Published on March 14th, 2013 | by Rachael Wilkinson1
Learning Made Easy with Painting Portal for iPad
Whether you’re someone who just loves to learn or an undergrad trying to absorb all the art history knowledge of all time – have I got a treat for you. I took some time to check out Painting Portal – a helpful compendium of paintings from the iTunes app store. For the short and sweet review, scroll down. Here comes the long form.
Painting Portal is connected to a set of public domain images of classic paintings, hosted by WikiMedia. The app acts as a “portal” to these images, and allows users to view and peruse them at their leisure. The app has four general “modes”, so to speak. The Home screen, a Catalog, Information, and the Game modes. Unfortunately, there are no in app instructions, but most functions are fairly intuitive. There is a Tutorial Video on their website, but if you’re playing on your iPad, it is hardly convenient to close the app and pull that up.
The Short Version:
The App: Painting Portal, $6.99 from the App Store
The Good: Great learning tool, featuring a diverse load of classic paintings and easy search functions. Game creates instant flashcards and is a great study tool for art history nerds.
The Bad: Doesn’t allow searches by painting style, lacks instructions, and isn’t the flashiest app out there.
The Verdict: My complaints are nitpicky – if you need a great art history study or teaching tool, or just love to learn, this app is for you. It’s a great resource.
The Home screen exists for viewing images. Users can bookmark specific images, zoom in and out, and play a slideshow of them from here.
The Catalog is where it gets real. Users can search for a painting or painter, or, if they have no practical knowledge (like me), search from a bevy of options. Users can search from paintings by date range, country of origin, or painter. The date range function is nice because it breaks it down by century, and also into 25 year increments for the more discerning user. A small preview image appears on the screen when the painting is selected – clicking it takes the user back to the home screen, where they can zoom, bookmark and create slideshows.
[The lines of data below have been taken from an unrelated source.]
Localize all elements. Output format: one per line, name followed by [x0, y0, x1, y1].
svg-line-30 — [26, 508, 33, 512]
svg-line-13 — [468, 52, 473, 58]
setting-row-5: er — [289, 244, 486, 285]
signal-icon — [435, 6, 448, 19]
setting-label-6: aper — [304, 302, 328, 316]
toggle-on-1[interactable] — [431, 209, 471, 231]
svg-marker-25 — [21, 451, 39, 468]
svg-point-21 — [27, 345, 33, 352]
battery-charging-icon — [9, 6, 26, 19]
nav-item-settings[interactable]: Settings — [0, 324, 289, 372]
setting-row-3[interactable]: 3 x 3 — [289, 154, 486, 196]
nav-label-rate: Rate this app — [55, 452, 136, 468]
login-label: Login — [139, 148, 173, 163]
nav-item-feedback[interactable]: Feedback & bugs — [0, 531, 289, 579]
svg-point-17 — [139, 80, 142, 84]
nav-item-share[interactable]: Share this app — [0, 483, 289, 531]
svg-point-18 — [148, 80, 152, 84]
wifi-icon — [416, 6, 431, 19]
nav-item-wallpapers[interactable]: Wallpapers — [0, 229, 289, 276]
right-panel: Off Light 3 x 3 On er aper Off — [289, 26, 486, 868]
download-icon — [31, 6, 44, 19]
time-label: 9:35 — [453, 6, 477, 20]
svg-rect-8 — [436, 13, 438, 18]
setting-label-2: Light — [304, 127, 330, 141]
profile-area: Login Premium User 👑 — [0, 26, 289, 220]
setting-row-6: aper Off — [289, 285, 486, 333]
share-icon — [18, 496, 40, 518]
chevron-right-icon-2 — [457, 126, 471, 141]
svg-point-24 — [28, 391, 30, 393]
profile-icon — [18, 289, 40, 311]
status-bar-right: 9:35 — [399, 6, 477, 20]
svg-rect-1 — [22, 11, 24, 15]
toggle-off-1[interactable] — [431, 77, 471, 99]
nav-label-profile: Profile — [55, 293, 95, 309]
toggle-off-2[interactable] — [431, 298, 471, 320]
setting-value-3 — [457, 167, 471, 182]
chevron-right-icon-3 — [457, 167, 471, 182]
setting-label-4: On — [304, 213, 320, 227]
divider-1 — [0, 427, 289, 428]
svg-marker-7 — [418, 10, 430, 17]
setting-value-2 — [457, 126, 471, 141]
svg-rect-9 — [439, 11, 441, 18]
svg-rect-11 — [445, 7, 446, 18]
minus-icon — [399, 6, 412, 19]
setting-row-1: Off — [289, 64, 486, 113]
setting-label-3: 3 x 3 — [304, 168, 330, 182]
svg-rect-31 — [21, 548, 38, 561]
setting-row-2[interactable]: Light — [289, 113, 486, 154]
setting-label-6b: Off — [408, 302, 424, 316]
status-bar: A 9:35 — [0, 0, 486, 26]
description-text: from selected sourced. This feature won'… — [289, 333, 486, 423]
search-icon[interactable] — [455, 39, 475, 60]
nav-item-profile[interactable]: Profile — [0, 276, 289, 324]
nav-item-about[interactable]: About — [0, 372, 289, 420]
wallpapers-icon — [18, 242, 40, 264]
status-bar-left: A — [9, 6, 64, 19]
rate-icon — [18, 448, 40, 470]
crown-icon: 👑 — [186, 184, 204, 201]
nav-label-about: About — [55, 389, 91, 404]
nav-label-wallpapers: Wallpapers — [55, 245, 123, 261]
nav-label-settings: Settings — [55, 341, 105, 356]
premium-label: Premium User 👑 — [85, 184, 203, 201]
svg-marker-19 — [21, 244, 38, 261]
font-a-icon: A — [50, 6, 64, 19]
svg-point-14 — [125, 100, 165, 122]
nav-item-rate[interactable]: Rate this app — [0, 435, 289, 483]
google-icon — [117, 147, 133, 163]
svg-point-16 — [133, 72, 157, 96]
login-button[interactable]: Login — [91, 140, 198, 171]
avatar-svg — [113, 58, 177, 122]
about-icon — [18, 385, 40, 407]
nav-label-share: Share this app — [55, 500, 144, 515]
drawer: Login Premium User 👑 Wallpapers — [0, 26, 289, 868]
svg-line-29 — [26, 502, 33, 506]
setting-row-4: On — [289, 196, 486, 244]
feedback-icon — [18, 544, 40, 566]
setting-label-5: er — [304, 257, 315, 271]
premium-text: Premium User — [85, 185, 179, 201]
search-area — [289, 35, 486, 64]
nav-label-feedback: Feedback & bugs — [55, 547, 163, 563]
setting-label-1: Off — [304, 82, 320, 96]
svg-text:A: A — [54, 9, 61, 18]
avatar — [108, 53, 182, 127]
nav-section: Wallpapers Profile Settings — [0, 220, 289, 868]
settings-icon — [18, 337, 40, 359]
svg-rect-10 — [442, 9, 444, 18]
After selecting a painting, users can hit the Information tab. This tab brings up Google results for the painting or painter, and users can easily switch between the two. It’s an easy and quick way to get more info on a piece, without requiring a curated expertise by the app creator. It’s smart – and frankly, where I researching these pieces, how I would begin anyways. The Information tab is just saving users a few steps.
The real gem of this app is the game function – again, without instructions I was a bit perplexed, but it becomes immediately clear that this would be a very useful tool for art history students. The “game” shows the user an image, and asks for the painter, name of the painting, country of origin, and date range that it was created in. A series of multiple choice answers appear for each question, and users have a short amount of time in which to select answers. After each round, the correct answers are displayed, along with a score and an average score for the user overall. Since users can select for the game to only display bookmarked images, it very quickly becomes a set of digital flashcards. A valuable study tool to be sure. I didn’t get a chance to test out the two-player mode, but I imagine it’s similar and would allow for competition between users.
There are a few drawbacks to this tool, besides the aforementioned lack of instructions. It’s not a very pretty app, with a very utilitarian design – but this demands the question of form versus function, and there’s no doubt in my mind that its functionality is far more important. Of course the paintings in the app only extend to 1925, again because of public domain usage, so those seeking later works are out of luck. The only real functionality improvement I can think of would be if paintings could be searched by style. Since styles usually correlate to the date of creation, I can see why it would be left out, but it would be a much easier search if I could call up all the impressionist paintings in one query.
Overall, it’s a good app. It runs smoothly, and I found it easy to understand once I was inside. It would make a great study tool for students and teachers alike. It’s available from the App Store for $6.99 now.